Use peanut butter or almond butter in this healthy breakfast idea for kids
The original healthy chocolate chia pudding recipe that this toddler-version is adapted from uses almond butter instead of peanut butter. You can use either or, so stick with your kid’s favorite nut butter. A dose of almond butter or peanut butter will provide protein, vitamins and minerals.
We swap it around, depending on what we have in the cupboard. But if you had to make me choose, I like carob with the peanut butter just a tad better.
Chia Seed Pudding for Kids (Vegan, GF)
This PB Carob Chia Seed Pudding is a healthy breakfast idea for kids and toddlers. Mine loves it! This easy to make breakfast recipe can be a fun and healthy snack or dessert too. It's a great way to get chia seeds in your toddler's or kid's diet.
- 1/4 cup chia seeds
- 1 cup milk (you can you cow's milk or any milk alternative. We usually use almond or oat milk)

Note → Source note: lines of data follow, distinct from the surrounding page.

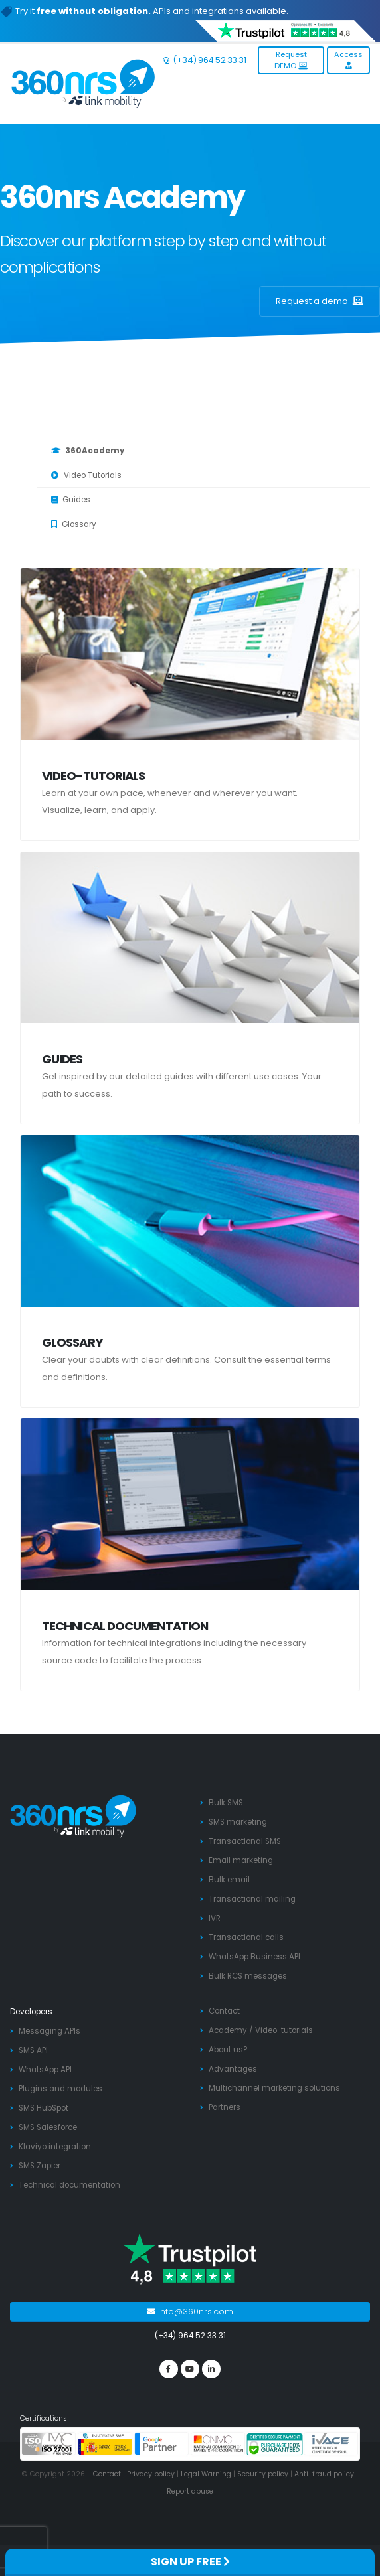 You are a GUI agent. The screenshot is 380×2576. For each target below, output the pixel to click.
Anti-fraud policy (324, 2474)
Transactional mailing (252, 1899)
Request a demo (319, 301)
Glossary (73, 524)
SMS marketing (238, 1822)
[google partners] (162, 2443)
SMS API (33, 2050)
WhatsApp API (45, 2069)
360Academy (87, 450)
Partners (224, 2107)
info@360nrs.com (190, 2311)
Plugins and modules (60, 2089)
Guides (70, 499)
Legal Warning (206, 2474)
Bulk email (229, 1879)
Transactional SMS (245, 1841)
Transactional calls (246, 1937)
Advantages (233, 2069)
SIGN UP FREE (190, 2561)
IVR (215, 1918)
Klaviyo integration (55, 2146)
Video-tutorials (93, 775)
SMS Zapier (39, 2165)
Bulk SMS (226, 1802)
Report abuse (190, 2491)
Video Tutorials (86, 475)
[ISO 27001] (49, 2443)
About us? (228, 2049)
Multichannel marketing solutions (274, 2088)
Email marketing (241, 1860)
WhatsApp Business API (254, 1956)
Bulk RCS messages (248, 1976)
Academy (228, 2030)
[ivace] (331, 2443)
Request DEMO (291, 60)
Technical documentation (125, 1626)
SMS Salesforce (48, 2127)
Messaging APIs (49, 2031)
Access (348, 59)
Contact (224, 2011)
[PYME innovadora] (105, 2443)
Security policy (262, 2474)
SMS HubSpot (43, 2108)
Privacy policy (151, 2474)
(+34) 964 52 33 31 (204, 60)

- 2 tablespoons carob powder
- 1 1/2 tablespoons maple syrup
- 1 1/2 tablespoons peanut butter
- whipped cream or yogurt (or whipped coconut cream for vegan, dairy-free)

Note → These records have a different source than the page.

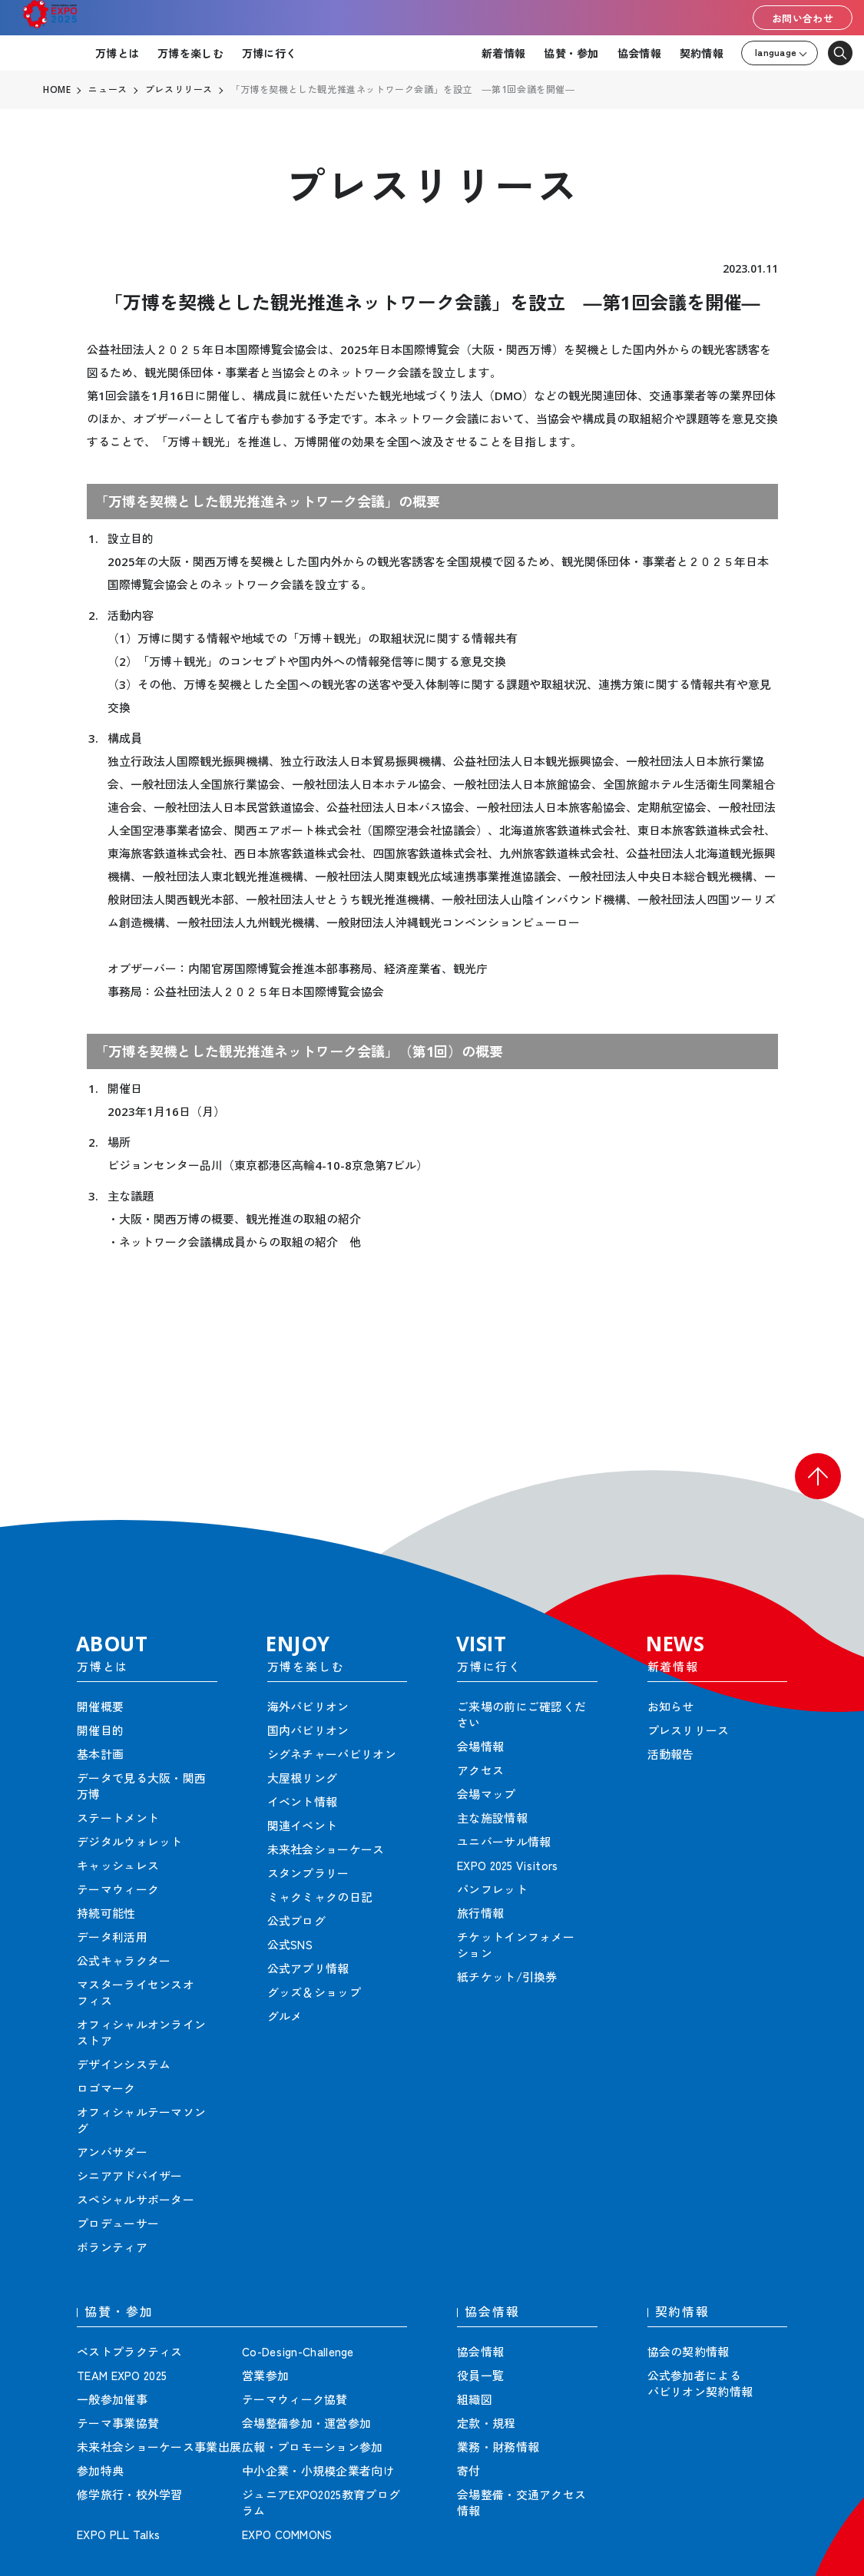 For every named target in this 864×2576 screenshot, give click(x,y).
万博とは (117, 53)
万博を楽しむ (190, 53)
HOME (57, 90)
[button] (818, 1476)
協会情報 (639, 53)
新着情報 (503, 53)
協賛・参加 (571, 53)
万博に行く (269, 53)
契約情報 (701, 53)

- fresh fruit (strawberries, raspberries, blackberries, bananas all work well)
In a bowl, mix together the chia seeds, milk, carob powder, and maple syrup. Cover and set in the refrigerator to chill overnight.
In the morning, add in the peanut butter and blend everything together until smooth. I use a stick blender for this. Alternatively, you can add in the peanut butter and mix it all together with a spoon.
Top with fresh berries and yogurt or whipped cream.
As always, with any medical dietary concerns or questions, please consult with your pediatrician.
One little "trick" I've been doing when making this recipe is leaving the sweet ingredients (the maple syrup) out of the main recipe, and adding it in at the end with him watching. We squeeze it on together because, even at such a young age, he's learned that maple syrup makes everything better.